Posted by Isabelle at 10:08 pm
记着你的脸色,是我等你的执着。你会是一首我能唱完的歌吗?你会陪我唱完这首歌吗?
Posted by Isabelle at 9:08 pm
Tuesday, September 16
A small blog drought, but I'm back.
I'm always trying to avoid, always trying to hide behind some kind of momentary support that I can find. The problem is that it this kind of arrangement can't last long. But I don't know if I can do anything to alleviate this problem. I'm just taking a step at a time.
Right now, I'm just going to take shelter in someone's shadows.
Posted by Isabelle at 10:47 pm
Wednesday, September 3
"Paint my dawn with morning dew, breathe my day with pinkish hues, fill my dusk with starry fields, and live my night with only you."
-- As quoted
Posted by Isabelle at 11:05 pm
Reality has two sides. Maybe it has even more, but we are just discussing two for now.
There's a certain attractiveness to one side of it. But as everyone says it, as far as I'm concerned, there are different degrees to how you perceive beauty. Why you come to like Reality, no one knows, but there's one thing for sure, you gracefully embrace it. Its countless flaws, its lines of unspoken beauty, you take it all in. Sometimes you don't know why it takes your breath away, it just does.
And then you weep in its arms. There are so many things in life that cause you to put the blame on Reality, that cause you curse at Reality.
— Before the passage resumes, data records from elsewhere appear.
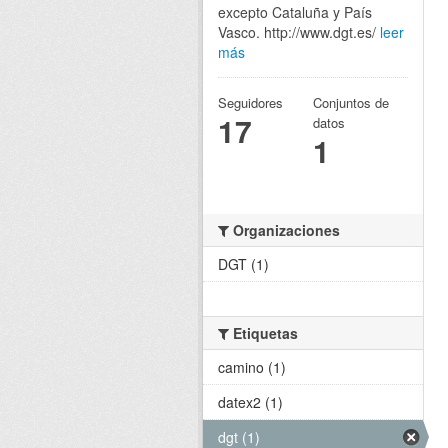
excepto Cataluña y País
Vasco. http://www.dgt.es/
leer
más
Seguidores
Conjuntos de
17
datos
1
Organizaciones
DGT (1)
Etiquetas
camino (1)
datex2 (1)
dgt (1)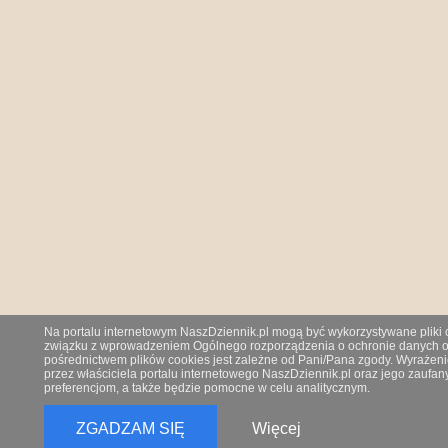
Na portalu internetowym NaszDziennik.pl mogą być wykorzystywane pliki co
związku z wprowadzeniem Ogólnego rozporządzenia o ochronie danych os
pośrednictwem plików cookies jest zależne od Pani/Pana zgody. Wyrażeni
przez właściciela portalu internetowego NaszDziennik.pl oraz jego zauf
preferencjom, a także będzie pomocne w celu analitycznym.
ZGADZAM SIĘ
Więcej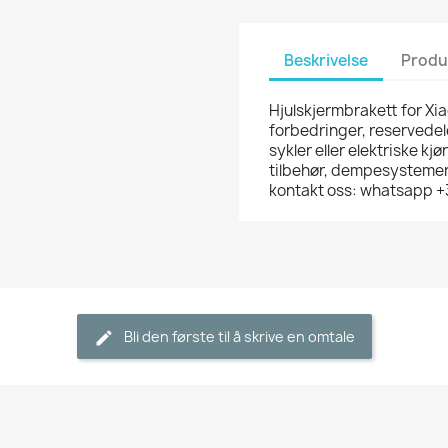
Beskrivelse
Produ
Hjulskjermbrakett for Xiao
forbedringer, reservedeler
sykler eller elektriske kj
tilbehør, dempesystemer o
kontakt oss: whatsapp 
Bli den første til å skrive en omtale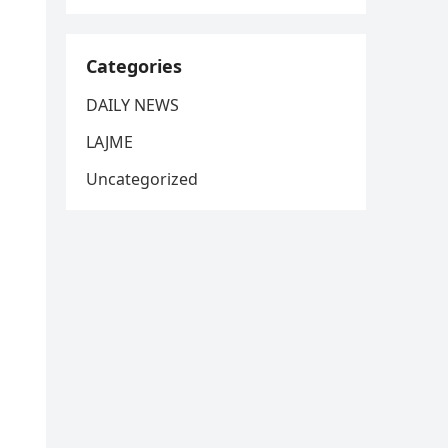
Categories
DAILY NEWS
LAJME
Uncategorized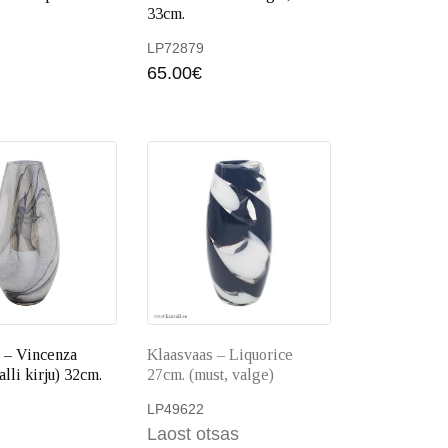
33cm.
LP72879
Lisa korvi
65.00
€
 korvi
Lisa ko
 – Vincenza
Klaasvaas – Liquorice
lli kirju) 32cm.
27cm. (must, valge)
LP49622
Laost otsas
But ultimately, you bow down to it, firmly grasping the pain in your heart and seeking solace under the overwhelming presence of its shadows.
Actually I'm not sure at all why I'm typing out all this rubbish. I'm not lamenting, that's for sure. I believe I've long come to terms with this love-hate relationship that I have with Reality.
Then again, I haven't quite severed ties with Dreamland.